= International Rising With Kindness Youth Summit =

Rising With Kindness was the theme of the fourth International Youth summit conducted as a three-day seminar organised by Heartfulness Institute in association with United Nations Educational, Scientific and Cultural Organization (UNESCO) Mahatma Gandhi Institute of Education for Peace and Sustainable Development (MGIEP) and All India Council for Technical Education (AICTE). The seminar was designed to create an awareness of growth practices as an individual along with social and environmental growth with a focus on yoga, meditation and inter-faith discussions among youth from different countries.

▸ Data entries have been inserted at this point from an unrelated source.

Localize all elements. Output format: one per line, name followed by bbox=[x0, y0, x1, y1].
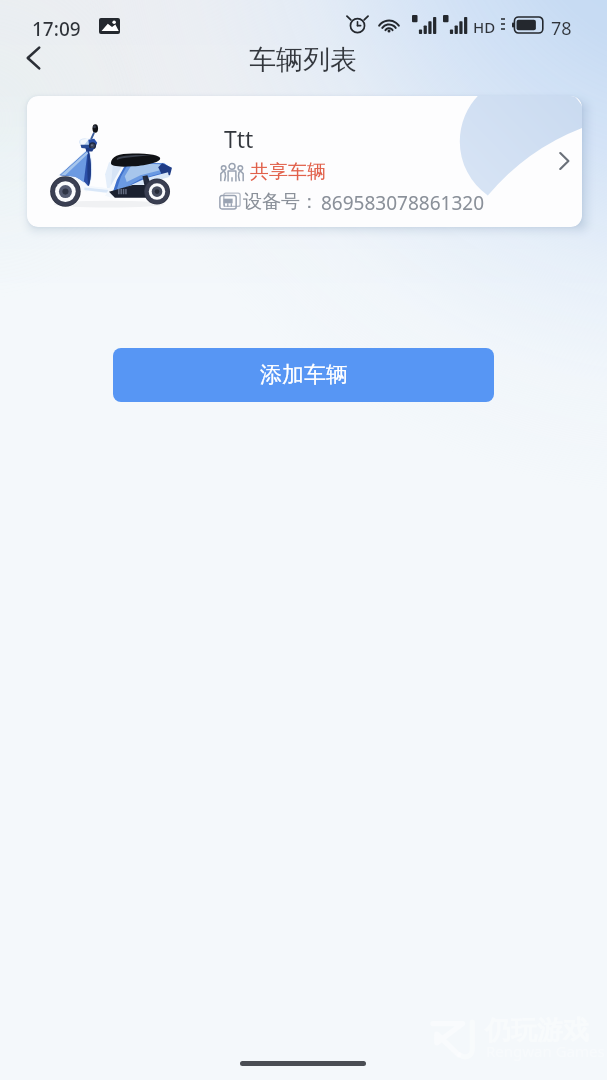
button[interactable]: 添加车辆 bbox=[113, 348, 494, 402]
button[interactable]: Back bbox=[12, 36, 56, 80]
staticText: HD bbox=[473, 17, 496, 37]
staticText: 17:09 bbox=[32, 16, 81, 42]
staticText: 共享车辆 bbox=[250, 160, 326, 184]
staticText: 设备号： bbox=[243, 190, 319, 214]
staticText: Ttt bbox=[224, 123, 254, 154]
staticText: 车辆列表 bbox=[249, 43, 357, 77]
staticText: 869583078861320 bbox=[321, 190, 485, 216]
staticText: 78 bbox=[551, 16, 572, 41]
button[interactable]: Open vehicle detail bbox=[543, 140, 582, 182]
button[interactable]: Ttt bbox=[27, 96, 582, 227]
staticText: 添加车辆 bbox=[260, 361, 348, 389]
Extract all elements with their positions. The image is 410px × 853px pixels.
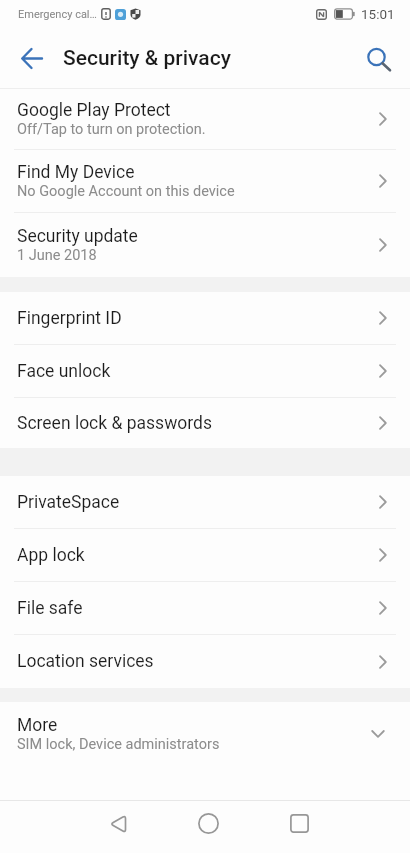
button[interactable]: Security update: [0, 213, 410, 277]
staticText: 1 June 2018: [17, 247, 97, 264]
button[interactable]: [355, 28, 401, 88]
staticText: Google Play Protect: [17, 100, 171, 121]
staticText: Face unlock: [17, 361, 111, 382]
staticText: Emergency cal…: [18, 8, 97, 21]
staticText: Location services: [17, 651, 154, 672]
staticText: 15:01: [361, 6, 395, 22]
button[interactable]: [72, 801, 163, 846]
button[interactable]: [8, 28, 56, 88]
button[interactable]: More: [0, 702, 410, 765]
button[interactable]: PrivateSpace: [0, 476, 410, 528]
button[interactable]: Fingerprint ID: [0, 292, 410, 344]
staticText: Find My Device: [17, 162, 135, 183]
button[interactable]: App lock: [0, 529, 410, 581]
staticText: Screen lock & passwords: [17, 413, 212, 434]
button[interactable]: Face unlock: [0, 345, 410, 397]
button[interactable]: Location services: [0, 635, 410, 688]
staticText: App lock: [17, 545, 85, 566]
button[interactable]: Find My Device: [0, 150, 410, 212]
staticText: Off/Tap to turn on protection.: [17, 121, 206, 138]
staticText: More: [17, 715, 58, 736]
staticText: No Google Account on this device: [17, 183, 235, 200]
button[interactable]: Google Play Protect: [0, 89, 410, 149]
button[interactable]: [254, 801, 345, 846]
staticText: Security & privacy: [63, 46, 231, 71]
button[interactable]: [163, 801, 254, 846]
staticText: Fingerprint ID: [17, 308, 122, 329]
staticText: File safe: [17, 598, 83, 619]
button[interactable]: Screen lock & passwords: [0, 398, 410, 448]
staticText: Security update: [17, 226, 138, 247]
staticText: SIM lock, Device administrators: [17, 736, 220, 753]
button[interactable]: File safe: [0, 582, 410, 634]
staticText: PrivateSpace: [17, 492, 120, 513]
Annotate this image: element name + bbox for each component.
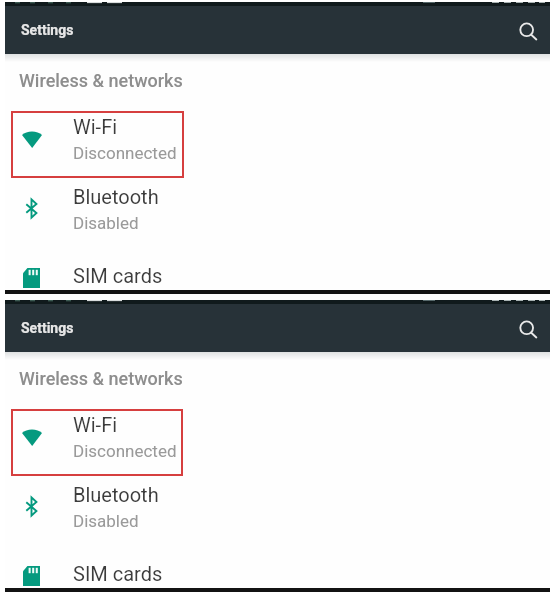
button[interactable]: Wi-Fi [5,402,550,471]
staticText: Disabled [73,213,139,233]
button[interactable]: Search [510,14,546,50]
staticText: Wi-Fi [73,413,118,436]
button[interactable]: Search [510,312,546,348]
staticText: Bluetooth [73,483,159,506]
button[interactable]: Bluetooth [5,472,550,541]
staticText: Disconnected [73,441,177,461]
staticText: SIM cards [73,562,163,585]
staticText: Wireless & networks [19,70,183,91]
button[interactable]: SIM cards [5,541,550,593]
staticText: Disabled [73,511,139,531]
staticText: Bluetooth [73,185,159,208]
staticText: SIM cards [73,264,163,287]
button[interactable]: Bluetooth [5,174,550,243]
staticText: Settings [21,320,74,336]
staticText: Settings [21,22,74,38]
staticText: Wi-Fi [73,115,118,138]
button[interactable]: SIM cards [5,243,550,312]
button[interactable]: Wi-Fi [5,104,550,173]
staticText: Wireless & networks [19,368,183,389]
staticText: Disconnected [73,143,177,163]
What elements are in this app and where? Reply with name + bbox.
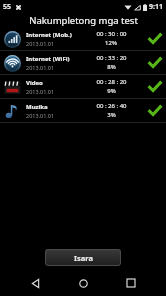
staticText: 9:11 — [149, 2, 163, 12]
staticText: 00 : 28 : 20 — [96, 78, 127, 86]
staticText: 2013.01.01 — [26, 64, 55, 71]
button[interactable]: Muzika — [0, 99, 166, 122]
other: Completed — [148, 104, 162, 118]
staticText: 00 : 26 : 40 — [96, 102, 127, 110]
staticText: Muzika — [26, 103, 48, 111]
button[interactable]: Internet (Mob.) — [0, 27, 166, 50]
button[interactable]: Internet (WiFi) — [0, 51, 166, 74]
staticText: 00 : 33 : 20 — [96, 54, 127, 62]
staticText: 12% — [105, 39, 117, 47]
staticText: Isara — [74, 253, 93, 263]
staticText: Video — [26, 79, 43, 87]
button[interactable]: Isara — [45, 249, 121, 266]
staticText: Nakumpletong mga test — [29, 14, 138, 27]
staticText: 2013.01.01 — [26, 112, 55, 119]
button[interactable]: Home — [70, 270, 96, 296]
button[interactable]: Video — [0, 75, 166, 98]
other: Completed — [148, 80, 162, 94]
staticText: 00 : 30 : 00 — [96, 30, 127, 38]
staticText: 55 — [3, 2, 12, 12]
button[interactable]: Back — [22, 270, 48, 296]
staticText: 8% — [107, 63, 116, 71]
staticText: Internet (Mob.) — [26, 31, 72, 39]
staticText: 3% — [107, 111, 116, 119]
staticText: 2013.01.01 — [26, 40, 55, 47]
staticText: Internet (WiFi) — [26, 55, 70, 63]
button[interactable]: Recents — [118, 270, 144, 296]
other: Completed — [148, 56, 162, 70]
other: Completed — [148, 32, 162, 46]
staticText: 9% — [107, 87, 116, 95]
staticText: 2013.01.01 — [26, 88, 55, 95]
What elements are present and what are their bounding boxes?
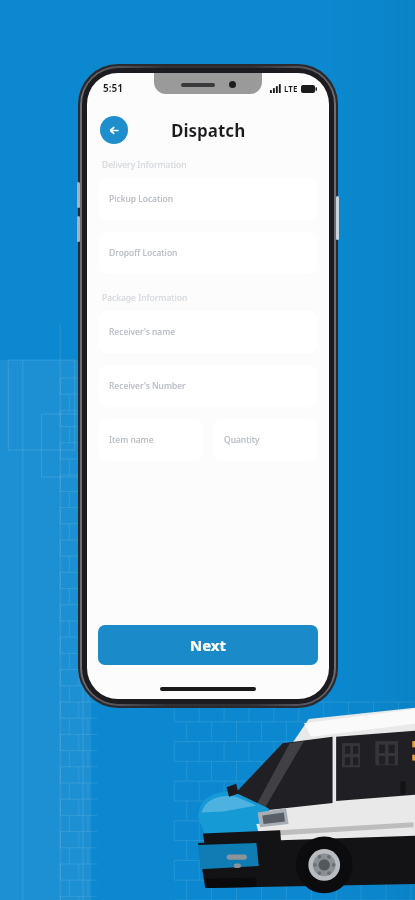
staticText: Package Information [102,292,188,304]
staticText: Quantity [224,434,260,446]
staticText: Item name [109,434,154,446]
button[interactable]: Item name [98,419,203,461]
button[interactable]: Receiver's Number [98,365,318,407]
staticText: Next [190,635,227,655]
staticText: Dropoff Location [109,247,178,259]
button[interactable]: Pickup Location [98,178,318,220]
staticText: Delivery Information [102,159,187,171]
button[interactable]: Quantity [213,419,318,461]
staticText: LTE [284,83,298,94]
staticText: Receiver's name [109,326,176,338]
button[interactable]: Back [100,116,128,144]
staticText: Dispatch [171,119,246,142]
staticText: Pickup Location [109,193,174,205]
staticText: 5:51 [103,81,123,95]
staticText: Receiver's Number [109,380,186,392]
button[interactable]: Dropoff Location [98,232,318,274]
button[interactable]: Receiver's name [98,311,318,353]
button[interactable]: Next [98,625,318,665]
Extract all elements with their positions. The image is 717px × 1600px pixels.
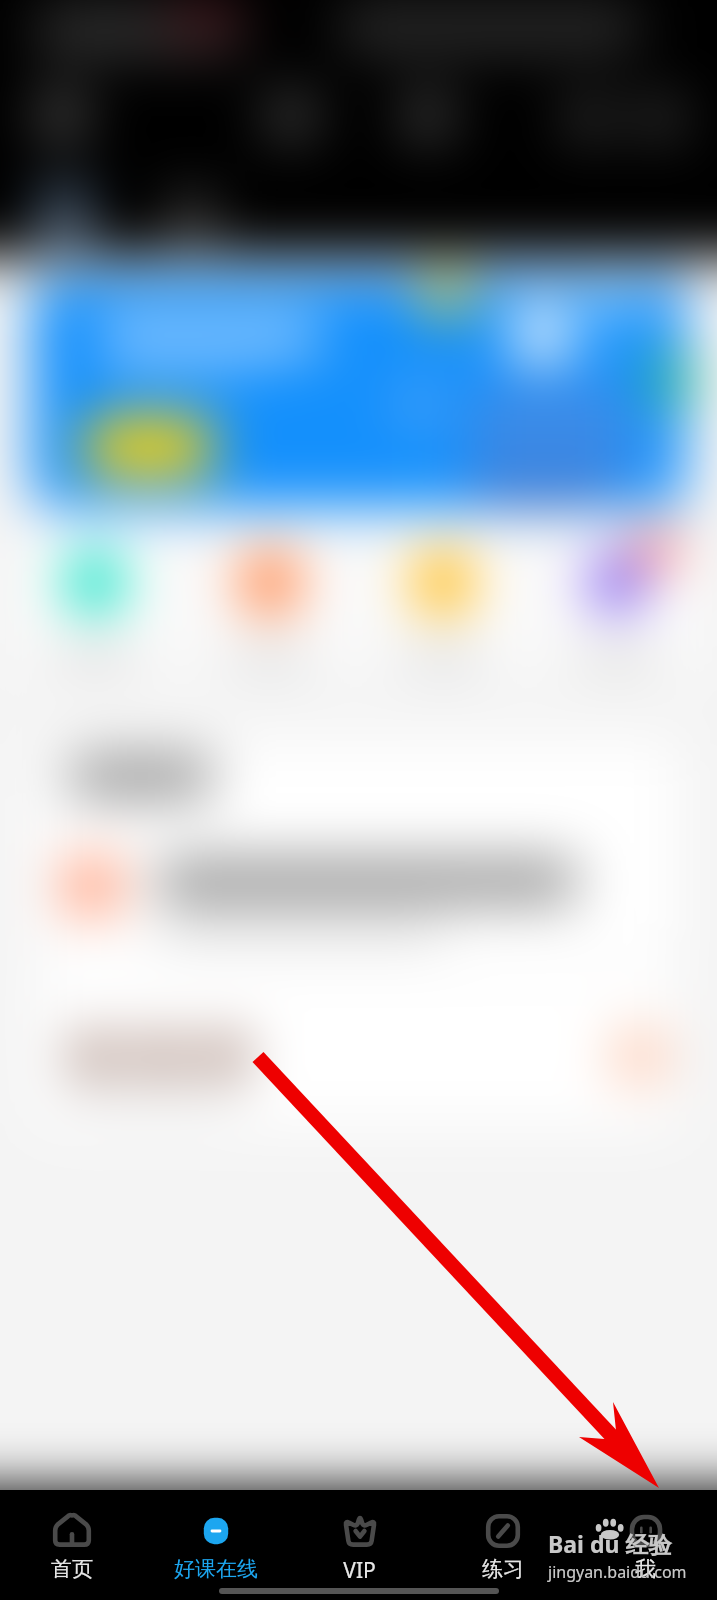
button[interactable]: VIP <box>288 1490 431 1600</box>
button[interactable]: Online courses <box>144 1490 288 1600</box>
staticText: 好课在线 <box>174 1556 258 1582</box>
staticText: VIP <box>343 1556 376 1585</box>
button[interactable]: Me <box>574 1490 717 1600</box>
button[interactable]: Home <box>0 1490 144 1600</box>
staticText: jingyan.baidu.com <box>548 1561 687 1583</box>
button[interactable]: Practice <box>431 1490 574 1600</box>
staticText: 我 <box>635 1556 656 1582</box>
staticText: Bai du 经验 <box>548 1528 672 1559</box>
staticText: 首页 <box>51 1556 93 1582</box>
staticText: 练习 <box>482 1556 524 1582</box>
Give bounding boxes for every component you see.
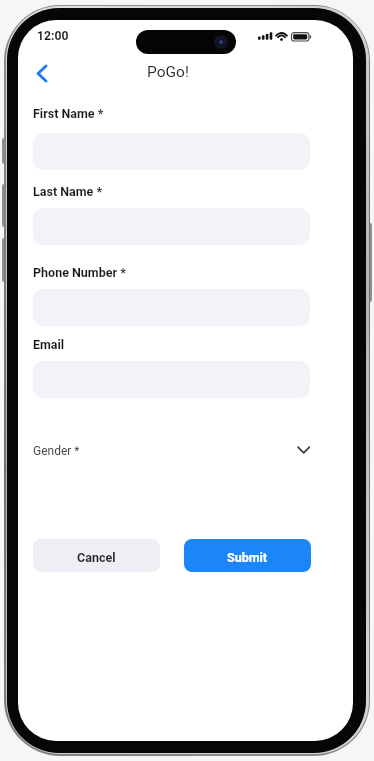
button[interactable]: Cancel bbox=[33, 539, 160, 572]
button[interactable]: Gender * bbox=[28, 436, 316, 462]
staticText: 12:00 bbox=[37, 29, 69, 43]
staticText: PoGo! bbox=[147, 63, 189, 81]
staticText: Phone Number * bbox=[33, 265, 126, 280]
staticText: Last Name * bbox=[33, 184, 103, 199]
staticText: Gender * bbox=[33, 444, 80, 458]
button[interactable] bbox=[30, 60, 58, 88]
staticText: Cancel bbox=[77, 550, 116, 565]
staticText: Email bbox=[33, 337, 65, 352]
staticText: Submit bbox=[227, 550, 268, 565]
staticText: First Name * bbox=[33, 106, 104, 121]
button[interactable]: Submit bbox=[184, 539, 311, 572]
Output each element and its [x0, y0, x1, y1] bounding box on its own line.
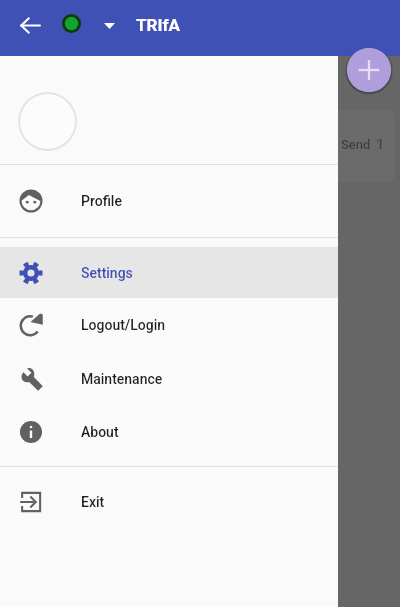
button[interactable]: Online status: [53, 5, 90, 42]
button[interactable]: Maintenance: [0, 352, 338, 405]
button[interactable]: Logout/Login: [0, 298, 338, 352]
button[interactable]: Settings: [0, 247, 338, 298]
button[interactable]: Back: [8, 3, 53, 48]
staticText: Profile: [81, 193, 122, 209]
staticText: Logout/Login: [81, 317, 166, 333]
button[interactable]: Exit: [0, 475, 338, 529]
staticText: Exit: [81, 494, 105, 510]
button[interactable]: Profile: [0, 173, 338, 229]
staticText: Settings: [81, 265, 133, 281]
staticText: About: [81, 424, 119, 440]
button[interactable]: Send 'l: [335, 110, 395, 182]
staticText: Maintenance: [81, 371, 163, 387]
button[interactable]: Change status: [93, 9, 126, 42]
button[interactable]: About: [0, 405, 338, 458]
staticText: Send 'l: [341, 137, 383, 152]
button[interactable]: Add contact: [345, 46, 393, 94]
staticText: TRIfA: [136, 15, 180, 35]
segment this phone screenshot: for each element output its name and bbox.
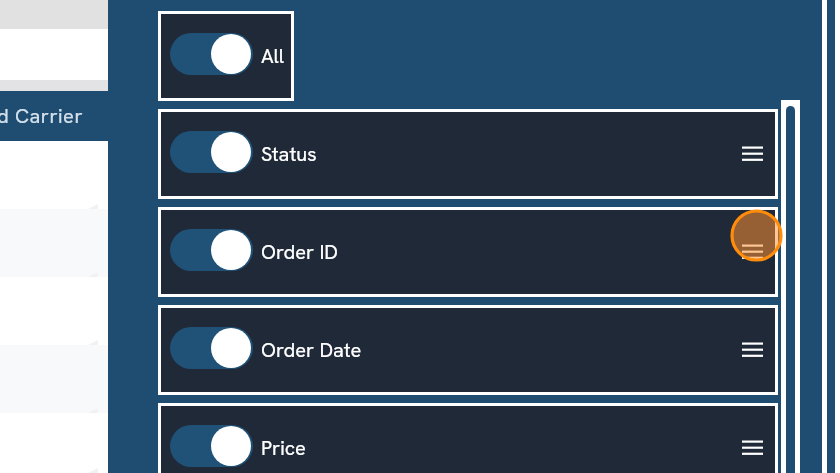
staticText: Price (261, 435, 306, 461)
button[interactable]: Toggle on (161, 406, 775, 473)
button[interactable]: Toggle on (170, 33, 253, 75)
other: Reorder (742, 340, 763, 360)
other: Reorder (742, 438, 763, 458)
other: Reorder (742, 242, 763, 262)
button[interactable]: Toggle on (170, 131, 253, 173)
other: Reorder (742, 144, 763, 164)
staticText: d Carrier (0, 103, 84, 129)
other: Scrollbar (781, 100, 800, 473)
button[interactable]: Toggle on (161, 112, 775, 196)
staticText: All (261, 43, 285, 69)
button[interactable]: Toggle on (161, 210, 775, 294)
staticText: Status (261, 141, 317, 167)
staticText: Order Date (261, 337, 362, 363)
button[interactable]: Toggle on (161, 14, 291, 98)
button[interactable]: Toggle on (170, 425, 253, 467)
button[interactable]: Toggle on (161, 308, 775, 392)
button[interactable]: Toggle on (170, 327, 253, 369)
button[interactable]: Toggle on (170, 229, 253, 271)
staticText: Order ID (261, 239, 338, 265)
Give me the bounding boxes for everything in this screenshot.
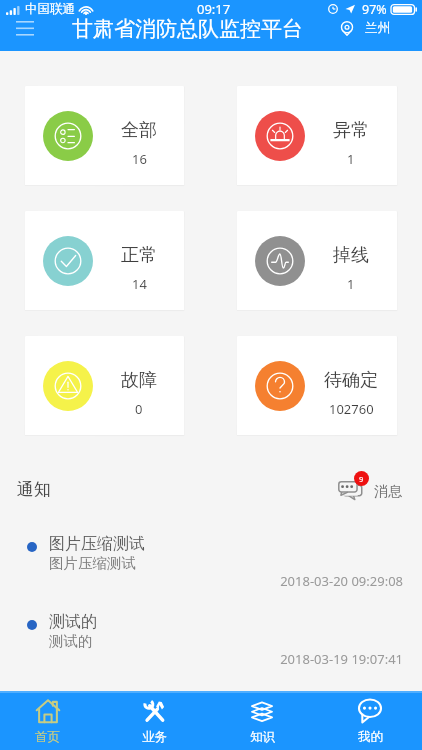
staticText: 图片压缩测试 xyxy=(49,534,145,554)
staticText: 甘肃省消防总队监控平台 xyxy=(72,16,303,42)
button[interactable]: 图片压缩测试 xyxy=(0,534,422,590)
button[interactable]: Location xyxy=(341,20,390,36)
button[interactable]: 业务 xyxy=(105,693,210,750)
staticText: 图片压缩测试 xyxy=(49,554,136,572)
staticText: 1 xyxy=(347,275,355,293)
staticText: 正常 xyxy=(121,244,157,267)
staticText: 测试的 xyxy=(49,612,97,632)
staticText: 异常 xyxy=(333,119,369,142)
button[interactable]: 知识 xyxy=(210,693,316,750)
button[interactable]: 异常 xyxy=(237,86,397,185)
button[interactable]: 我的 xyxy=(316,693,422,750)
staticText: 我的 xyxy=(358,729,383,745)
button[interactable]: 正常 xyxy=(25,211,184,310)
staticText: 中国联通 xyxy=(25,1,75,17)
staticText: 1 xyxy=(347,150,355,168)
staticText: 通知 xyxy=(17,479,51,500)
staticText: 2018-03-20 09:29:08 xyxy=(27,572,403,590)
button[interactable]: 全部 xyxy=(25,86,184,185)
staticText: 测试的 xyxy=(49,632,93,650)
staticText: 14 xyxy=(132,275,147,293)
staticText: 兰州 xyxy=(365,20,390,36)
staticText: 全部 xyxy=(121,119,157,142)
staticText: 97% xyxy=(362,1,387,18)
button[interactable]: 9 xyxy=(337,470,412,502)
staticText: 消息 xyxy=(374,483,402,501)
staticText: 2018-03-19 19:07:41 xyxy=(27,650,403,668)
button[interactable]: 故障 xyxy=(25,336,184,435)
button[interactable]: 待确定 xyxy=(237,336,397,435)
button[interactable]: Menu xyxy=(7,11,43,44)
staticText: 业务 xyxy=(142,729,167,745)
staticText: 待确定 xyxy=(324,369,378,392)
staticText: 102760 xyxy=(329,400,374,418)
staticText: 故障 xyxy=(121,369,157,392)
staticText: 掉线 xyxy=(333,244,369,267)
staticText: 9 xyxy=(359,474,364,484)
staticText: 知识 xyxy=(250,729,275,745)
button[interactable]: 测试的 xyxy=(0,612,422,668)
staticText: 16 xyxy=(132,150,147,168)
button[interactable]: 掉线 xyxy=(237,211,397,310)
staticText: 09:17 xyxy=(197,0,231,18)
button[interactable]: 首页 xyxy=(0,693,105,750)
staticText: 0 xyxy=(135,400,143,418)
staticText: 首页 xyxy=(35,729,60,745)
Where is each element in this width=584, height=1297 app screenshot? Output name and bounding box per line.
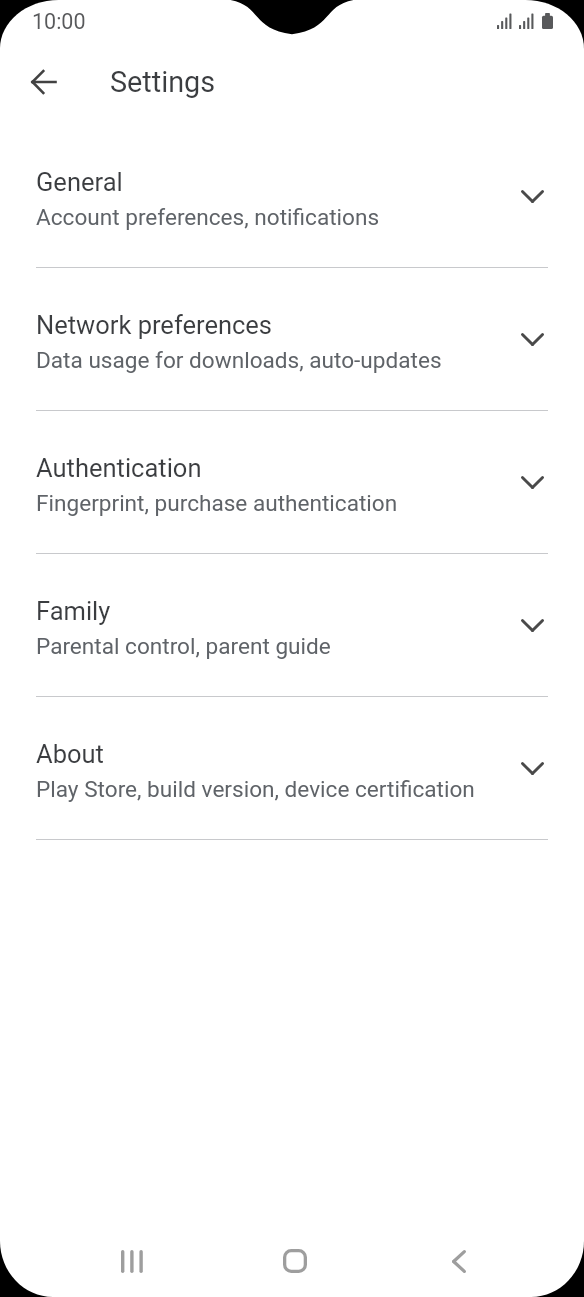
button[interactable]: Home bbox=[248, 1226, 342, 1296]
staticText: Play Store, build version, device certif… bbox=[36, 776, 475, 802]
button[interactable]: Network preferences bbox=[0, 295, 584, 411]
staticText: Data usage for downloads, auto-updates bbox=[36, 347, 442, 373]
staticText: Settings bbox=[110, 65, 216, 99]
staticText: Fingerprint, purchase authentication bbox=[36, 490, 398, 516]
staticText: Family bbox=[36, 596, 111, 626]
button[interactable]: Back bbox=[412, 1226, 506, 1296]
button[interactable]: General bbox=[0, 152, 584, 268]
staticText: Network preferences bbox=[36, 310, 273, 340]
button[interactable]: About bbox=[0, 724, 584, 840]
button[interactable]: Family bbox=[0, 581, 584, 697]
button[interactable]: Recents bbox=[85, 1226, 179, 1296]
button[interactable]: Authentication bbox=[0, 438, 584, 554]
staticText: Account preferences, notifications bbox=[36, 204, 380, 230]
staticText: General bbox=[36, 167, 123, 197]
button[interactable]: Back bbox=[20, 58, 68, 106]
staticText: 10:00 bbox=[32, 9, 86, 34]
staticText: Authentication bbox=[36, 453, 202, 483]
staticText: About bbox=[36, 739, 104, 769]
staticText: Parental control, parent guide bbox=[36, 633, 331, 659]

Around 12,000 youth and academics from many countries attended the seminar.

== Objective ==

Rising With Kindness was the theme of the fourth International Youth Summit which started in 2018 and was organised as a three-day residential seminar by Heartfulness in association with UNESCO Mahatma Gandhi Institute of Education for Peace and Sustainable Development (MGIEP) and AICTE to spread awareness of practices for self, society, and environment. The conference was hosted at Kanha Santhi Vanam, international headquarters of Heartfulness Institute.

== Participation ==

The fourth International Rising With Kindness Youth Summit event was attended by around 12,000 youths who are students and academics. Among those addressing the event were the Global Teacher of Empathy and Kindness (SEEK), Daaji, the Director of UNESCO MGIEP, Dr. Anantha Duraiappah, the Chairman of AICTE, Dr. Anil Sahasrabudhe, World Champion in Badminton, P V Sindhu, the Chief National Coach of the Indian Badminton Team, Mr. Gopichand, and the Indian singer and director Khatija Rahman.